Recorded information Block Start

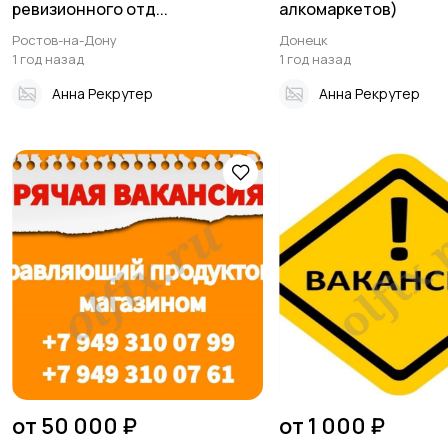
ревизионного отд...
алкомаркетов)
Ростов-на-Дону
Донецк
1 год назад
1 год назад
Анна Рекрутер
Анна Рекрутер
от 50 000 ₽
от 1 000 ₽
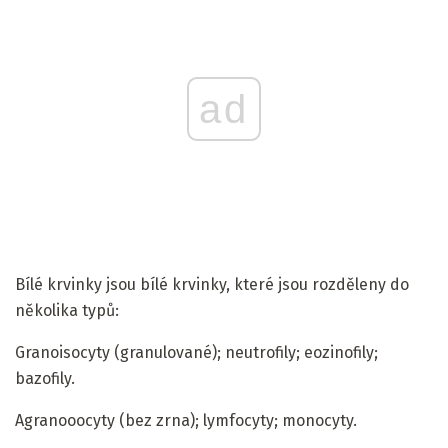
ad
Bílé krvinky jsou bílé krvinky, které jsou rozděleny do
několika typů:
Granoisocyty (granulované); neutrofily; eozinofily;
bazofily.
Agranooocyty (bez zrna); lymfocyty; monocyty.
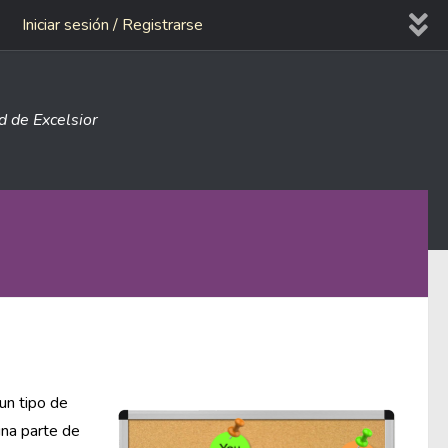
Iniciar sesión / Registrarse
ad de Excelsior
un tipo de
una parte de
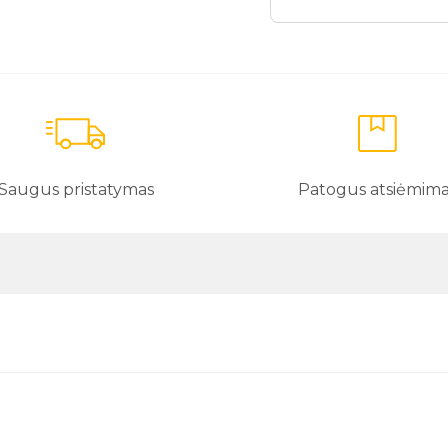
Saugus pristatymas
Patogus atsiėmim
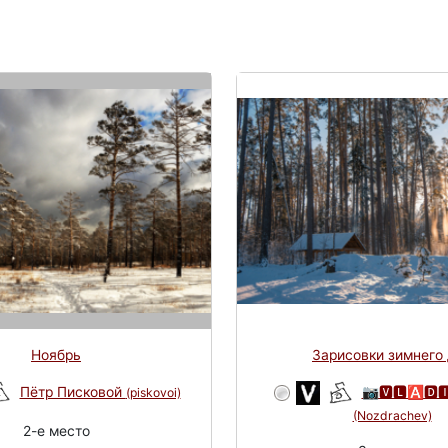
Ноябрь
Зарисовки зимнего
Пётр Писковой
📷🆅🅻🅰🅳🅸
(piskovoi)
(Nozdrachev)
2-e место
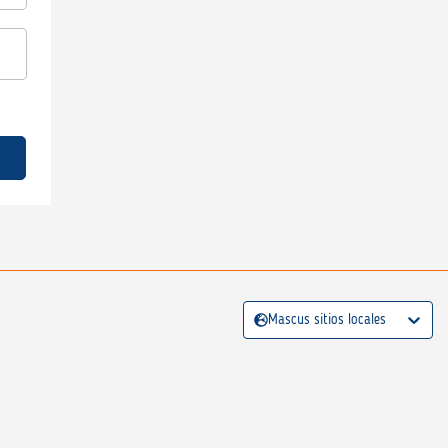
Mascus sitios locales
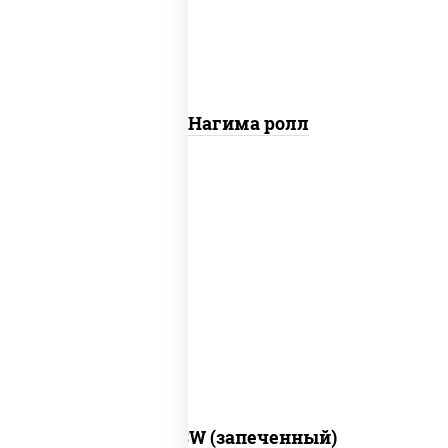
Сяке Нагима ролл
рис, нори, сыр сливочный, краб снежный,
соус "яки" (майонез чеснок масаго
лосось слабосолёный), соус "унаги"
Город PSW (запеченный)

Recorded information Block End
Recorded information Block Start

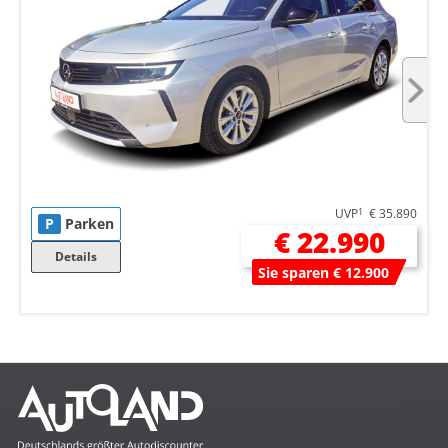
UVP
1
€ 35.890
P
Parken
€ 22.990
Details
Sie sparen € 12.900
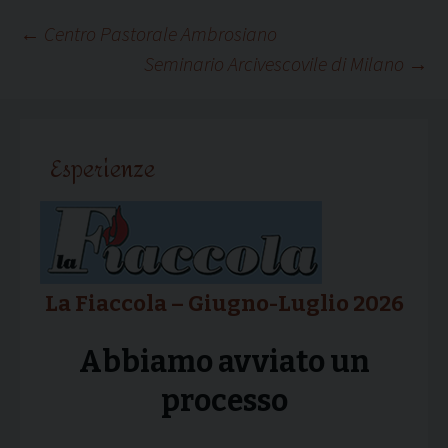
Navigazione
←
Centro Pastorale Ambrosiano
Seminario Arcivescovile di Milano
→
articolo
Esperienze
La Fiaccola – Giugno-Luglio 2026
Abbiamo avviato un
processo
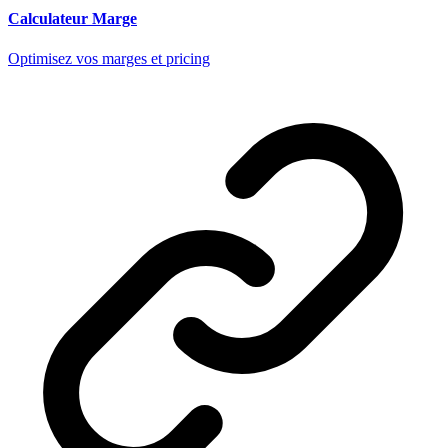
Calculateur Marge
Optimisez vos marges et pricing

Recorded information Block End
Recorded information Block Start

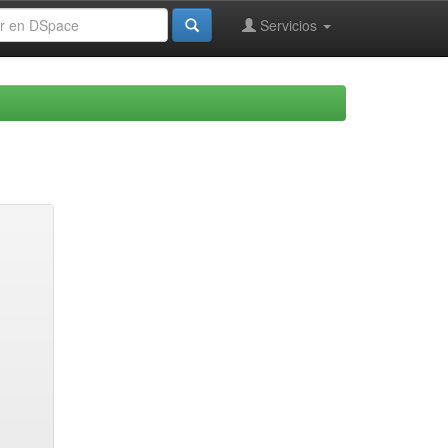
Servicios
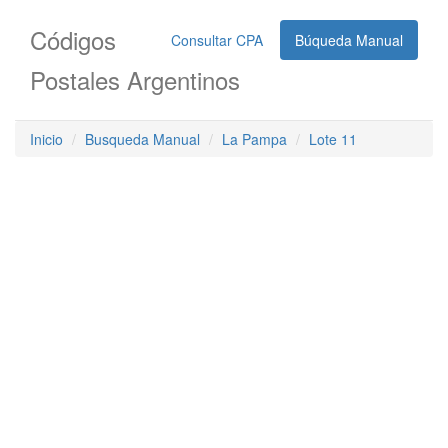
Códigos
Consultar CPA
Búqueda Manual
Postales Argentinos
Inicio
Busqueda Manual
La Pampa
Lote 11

Recorded information Block End

## Task to complete
From the records above, return exactly the lines running from the one that contains "ревизионного отд..." down to the one that contains "Город PSW (запеченный)", both included, without any pictures.

## Answer to the exercise
ревизионного отд...
алкомаркетов)
Ростов-на-Дону
Донецк
1 год назад
1 год назад
Анна Рекрутер
Анна Рекрутер
от 50 000 ₽
от 1 000 ₽
ad
Bílé krvinky jsou bílé krvinky, které jsou rozděleny do
několika typů:
Granoisocyty (granulované); neutrofily; eozinofily;
bazofily.
Agranooocyty (bez zrna); lymfocyty; monocyty.
Iniciar sesión / Registrarse
ad de Excelsior
un tipo de
una parte de
Saugus pristatymas
Patogus atsiėmim
Ноябрь
Зарисовки зимнего
Пётр Писковой
📷🆅🅻🅰🅳🅸
(piskovoi)
(Nozdrachev)
2-e место
Mascus sitios locales
Сяке Нагима ролл
рис, нори, сыр сливочный, краб снежный,
соус "яки" (майонез чеснок масаго
лосось слабосолёный), соус "унаги"
Город PSW (запеченный)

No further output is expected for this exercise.